##### Data for the task
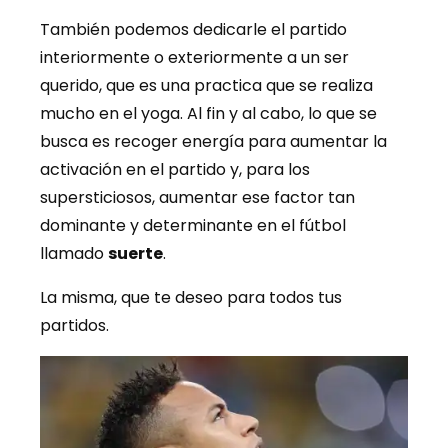
También podemos dedicarle el partido
interiormente o exteriormente a un ser
querido, que es una practica que se realiza
mucho en el yoga. Al fin y al cabo, lo que se
busca es recoger energía para aumentar la
activación en el partido y, para los
supersticiosos, aumentar ese factor tan
dominante y determinante en el fútbol
llamado
suerte
.
La misma, que te deseo para todos tus
partidos.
##########
## What you need to do
Copy all the entries word for word. Omit any pictures.

## Reply
También podemos dedicarle el partido
interiormente o exteriormente a un ser
querido, que es una practica que se realiza
mucho en el yoga. Al fin y al cabo, lo que se
busca es recoger energía para aumentar la
activación en el partido y, para los
supersticiosos, aumentar ese factor tan
dominante y determinante en el fútbol
llamado
suerte
.
La misma, que te deseo para todos tus
partidos.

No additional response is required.